To proceed to the RAM column (the high 8-bits of the address bus) the VIC-II needs to pull /CAS low. When /CAS is pulled low, it pulls /SELA low, which switches the multiplexers to provide the RAM with the high 8-bits of the address bus. The problem is that when the RAM's /CAS line is pulled low, its 8 address lines must already have the correct column address. You can see that in the timing diagrams shown earlier. The RAM's /CAS can only be pulled low after the RAM's address lines have been changed. However, there is going to be some unavoidable propagation delay in those 74257 multiplexers. When /SELA goes low, they need time (however brief) to fully and completely switch the Y-outputs from the B-inputs to the A-inputs. Only after that brief delay can the RAM's /CAS safely be pulled low.
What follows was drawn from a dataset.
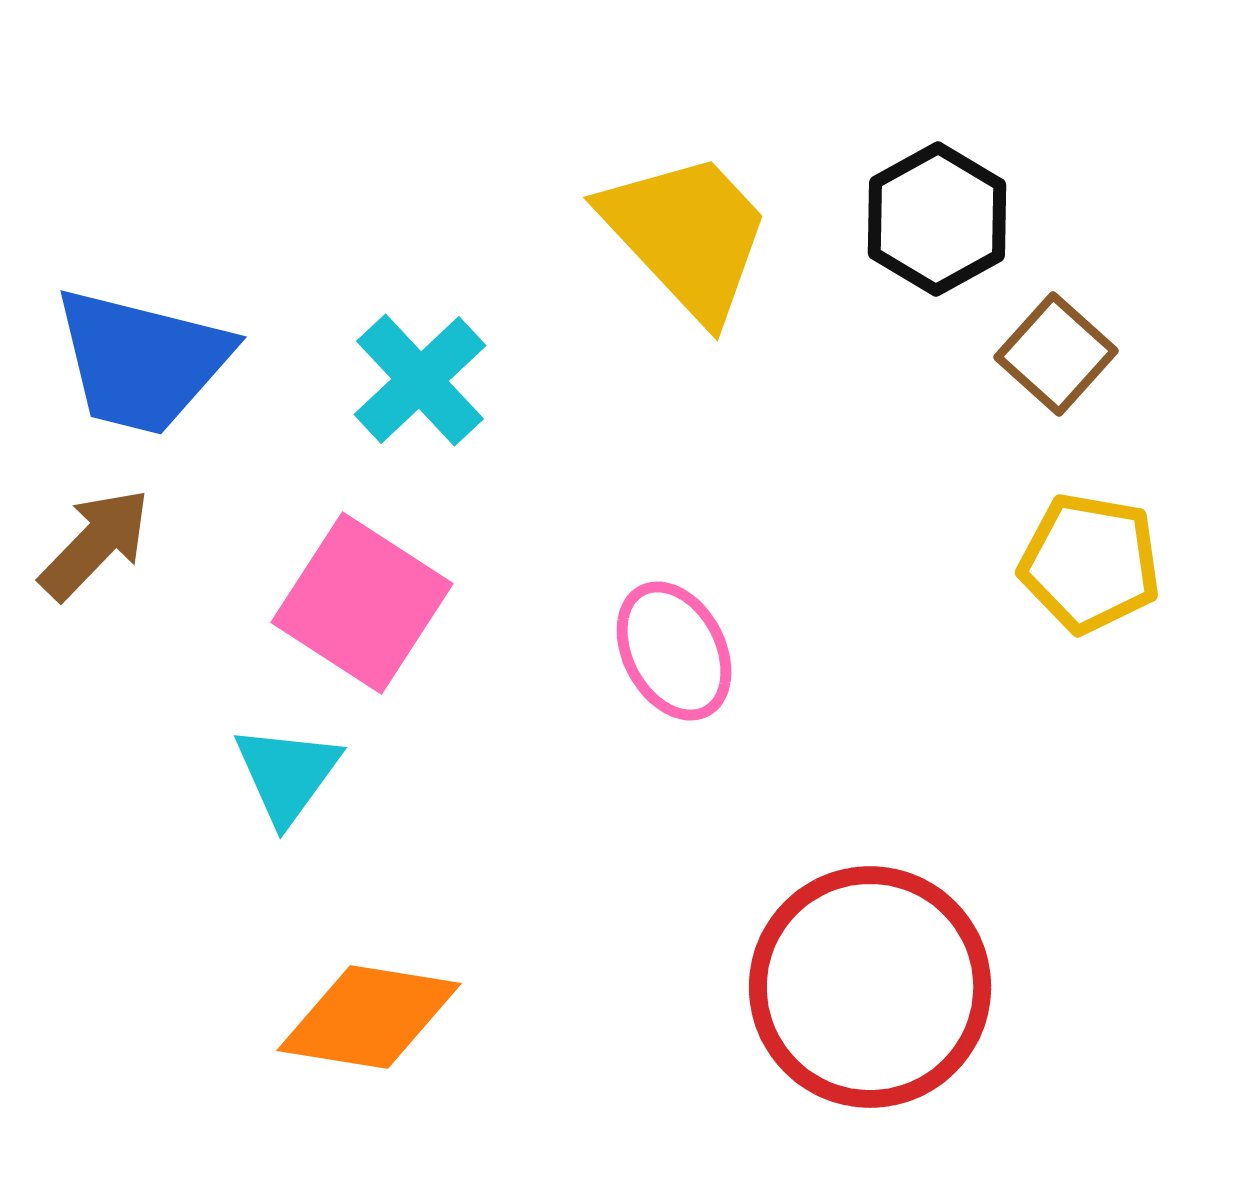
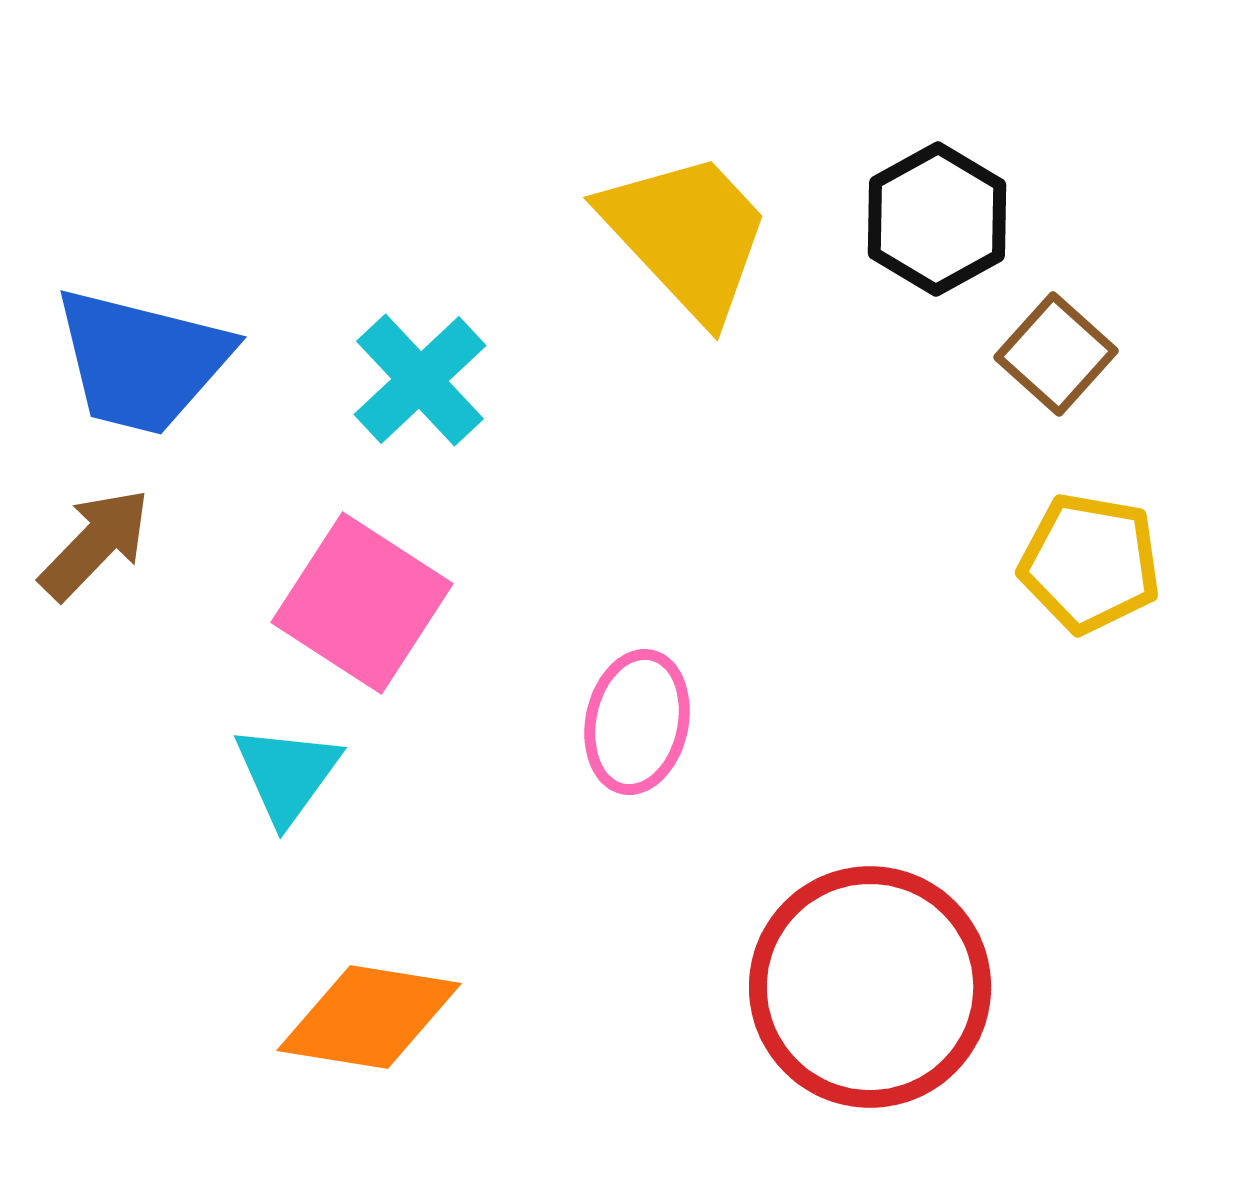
pink ellipse: moved 37 px left, 71 px down; rotated 40 degrees clockwise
This explains (at least I believe this explains) why the VIC-II's /CAS line passes through the PLA. On the other side, the PLA outputs as /CASRAM (the change of label is just so that each line that is logically independent gets a unique label) which goes to the RAM's /CAS line.

Passing /CAS through the PLA on its way from the VIC-II to the RAM doesn't do anything, except intentionally introduce a slight propagation delay. That delay is exactly what is needed to ensure that the multiplexers have stabilized the correct outputs before the RAM tries to read them.
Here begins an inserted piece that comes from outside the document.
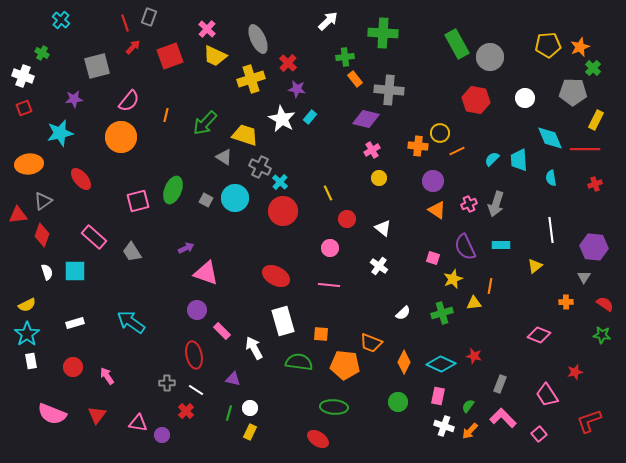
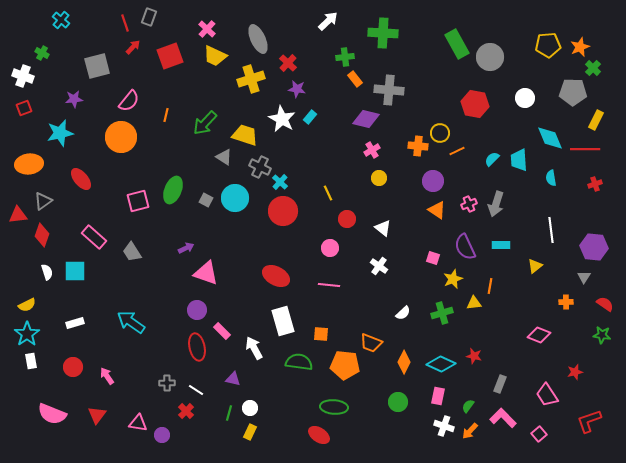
red hexagon at (476, 100): moved 1 px left, 4 px down
red ellipse at (194, 355): moved 3 px right, 8 px up
red ellipse at (318, 439): moved 1 px right, 4 px up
Mr. Spock says, 'Fascinating.'
Mr. Spock says, "Fascinating."

The PLA is completely unclocked. The 74257 multiplexers are unclocked. The static color RAM is unclocked. The main dynamic RAM is not exactly clocked, but it is sequenced with careful timing by the VIC-II's control over /RAS and /CAS.

Therefore, from the perspective of designing digital electronics, there are important analog processes going on, with timings, and delays, and critically ordered operations that are happening independently of the clock. Evidently, they must also be happening much faster than the clock because the CPU (after working out exactly what it needs to do) must make its actual access to the RAM in just half a clock cycle. And within that half a clock cycle the VIC-II is subdividing the time further into sequenced /RAS and /CAS manipulations. And within those manipulations the 74257 and the PLA take time and are ordered. It's like, wow! There are actually several layers of sequencing going on below the precision of the CPU's clock cycle. Amazing.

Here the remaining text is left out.